12 nouveaux brise-glaces Trump de nouvel ordre pour la sécurité polaire

Brise-glaces du Sommet de l'OTAN

Les brise-glaces font face à certaines des tâches les plus difficiles en mer

Copyright 2018 The Associated Press. Tous droits réservés.

Au cours des derniers mois, l'approche américaine en matière de sécurité polaire a été un mélange déroutant d'engagements futurs associés à de difficiles replis à court terme. Entre-temps, la Chine souligne le retrait apparent de l'Amérique, en déployant des brise-glaces et d'autres navires vers le Nord et le Pôle Sud. Il est grand temps pour le président Trump de joindre l'acte à la parole, en coupant les formalités administratives pour sous-traiter la construction d'une "Sale Douzaine" de nouveaux navires avec de nouveaux constructeurs américains de brise-glaces. L'Amérique a besoin d'au moins 12 robustes brise-glaces Trump de taille moyenne — des brutes utilitaires — pour servir à la fois dans l'Arctique et l'Antarctique.
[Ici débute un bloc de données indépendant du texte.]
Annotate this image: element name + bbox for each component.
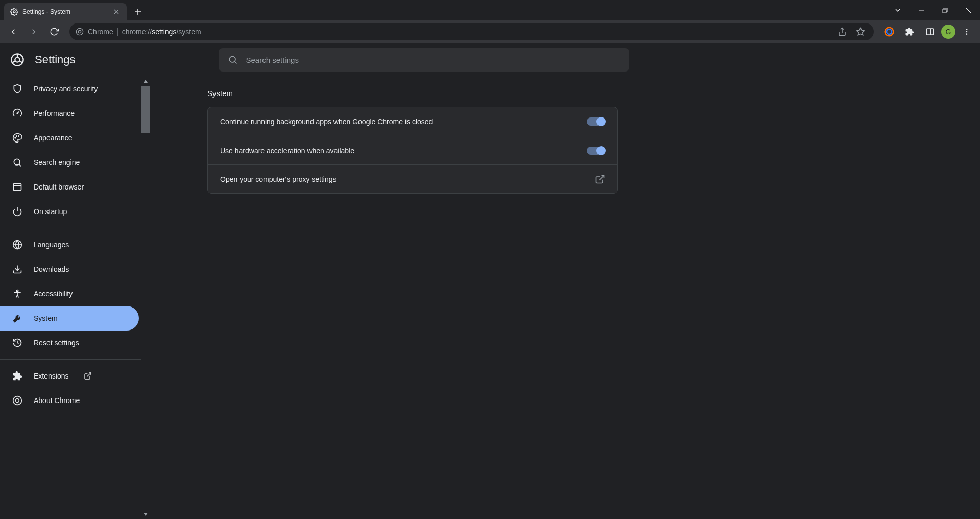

Malgré beaucoup d'attention de la Maison Blanche, la flotte de brise-glaces américaine reste en ruines. Le vénérable USCGC Polar Star (WAGB 10), mis en service en 1976, a achevé le 28e voyage du navire en Antarctique, et les Garde-côtes ont mis en service l'USCGC Storis (WAGB 21). Ce navire est une sorte de frankencutter, assemblé à partir d'un remorqueur de manutention d'ancres non désiré avec des caractéristiques de brise-glace. Immédiatement après sa mise en service, le "brise-glace" converti a été envoyé en patrouille, probablement pour suivre l'un des cinq brise-glaces chinois récemment construits opérant actuellement dans les eaux au large de l'Alaska. Un autre navire, l'USCGC Healy (WAGB-20), est disponible pour des tâches modérées de brise-glace dans l'Arctique.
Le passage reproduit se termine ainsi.